Transcribed page contents:
╔══
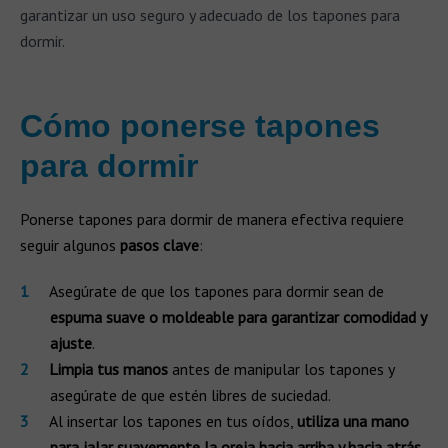
garantizar un uso seguro y adecuado de los tapones para
dormir.
Cómo ponerse tapones
para dormir
Ponerse tapones para dormir de manera efectiva requiere
seguir algunos
pasos clave
:
Asegúrate de que los tapones para dormir sean de
espuma suave o moldeable para garantizar comodidad y
ajuste
.
Limpia tus manos
antes de manipular los tapones y
asegúrate de que estén libres de suciedad.
Al insertar los tapones en tus oídos,
utiliza una mano
para jalar suavemente la oreja hacia arriba y hacia atrás
,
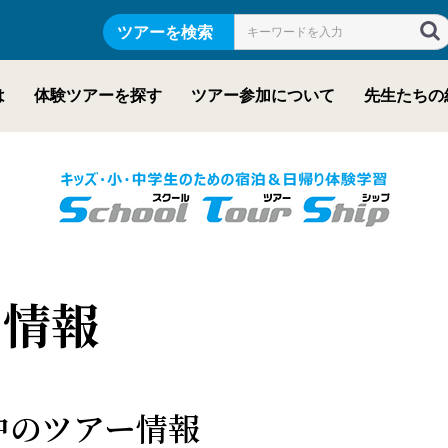
ツアーを検索
は
体験ツアーを探す
ツアー参加について
先生たちの
ー情報
催中のツアー情報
╚══
### WORK ITEM
What lines in the data above contain the word "para"? Copy them all.

### RESPONSE FOR THIS EXERCISE
garantizar un uso seguro y adecuado de los tapones para
para dormir
Ponerse tapones para dormir de manera efectiva requiere
Asegúrate de que los tapones para dormir sean de
espuma suave o moldeable para garantizar comodidad y
para jalar suavemente la oreja hacia arriba y hacia atrás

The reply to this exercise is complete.